WASHINGTON TOWNSHIP, N.J. (AP) — On a day when turkey is the celebrated centerpiece of most feasts, many will be thinking with heavy hearts about Eileen — Washington Township's famous one-legged wild turkey, now missing for nearly six months.
Eileen was once a fixture at the corner where Washington Avenue meets Pascack Road, often seen limping around, pecking at nuts on the ground. In fact, the whereabouts of the fowl, who hobbled into the hearts of township residents, is pure speculation these days.
Did someone take her? It wouldn't be the first time.
Was she gobbled up? Doubtful, one expert said.
Perhaps she's found love and is squatting in the woods.

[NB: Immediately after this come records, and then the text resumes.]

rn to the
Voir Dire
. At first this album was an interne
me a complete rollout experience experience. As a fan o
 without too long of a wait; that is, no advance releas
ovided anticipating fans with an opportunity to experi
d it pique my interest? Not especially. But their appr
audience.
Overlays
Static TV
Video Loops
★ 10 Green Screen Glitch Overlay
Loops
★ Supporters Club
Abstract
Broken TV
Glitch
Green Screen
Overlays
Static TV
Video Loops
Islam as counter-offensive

"She's not around," Ruth Carrino, a Washington Township resident who tended to Eileen, told The Record of Woodland Park (http://bit.ly/SgLL5o). "I saw her in June, maybe. I really feel bad. I know it sounds ridiculous, but I miss her."
Eileen was known as the township's unofficial mascot, and she sparked the community into action on more than one occasion.

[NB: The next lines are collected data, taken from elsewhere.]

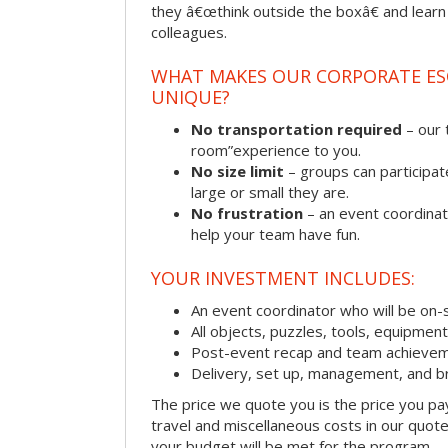
they â€œthink outside the boxâ€ and learn to
colleagues.
WHAT MAKES OUR CORPORATE E
UNIQUE?
No transportation required
– our 
room”experience to you.
No size limit
– groups can participat
large or small they are.
No frustration
– an event coordinato
help your team have fun.
YOUR INVESTMENT INCLUDES:
An event coordinator who will be on-s
All objects, puzzles, tools, equipmen
Post-event recap and team achievem
Delivery, set up, management, and b
The price we quote you is the price you pa
travel and miscellaneous costs in our quote
your budget will be met for the program.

Two school girls who felt bad for the disabled bird made turkey cookies last year, hoping to foot Eileen's impending veterinarian bills. But animal experts concluded the leg had been broken for years and healed improperly. The leg had calcified, making it impossible to repair, they said.
Then, Eileen went missing — the victim of a suspected birdnapping. Rewards in the hundreds of dollars were offered for any information that would lead to her safe return.
Days after her disappearance had fueled numerous news reports, representatives from the Raptor Trust, a bird rehabilitation center in Millington, contacted Washington Township police to report the bird had been turned over to their care by two good Samaritans.
Later, a plan to relocate Eileen to the Van Saun Park Zoo in Paramus was abandoned by the state Department of Environmental Protection.
Some folks have expressed fear the bird may have been gobbled up by a hungry fox or — gulp — township resident. Carrino doesn't buy that theory, even though New Jersey does allow licensed wild-turkey hunting.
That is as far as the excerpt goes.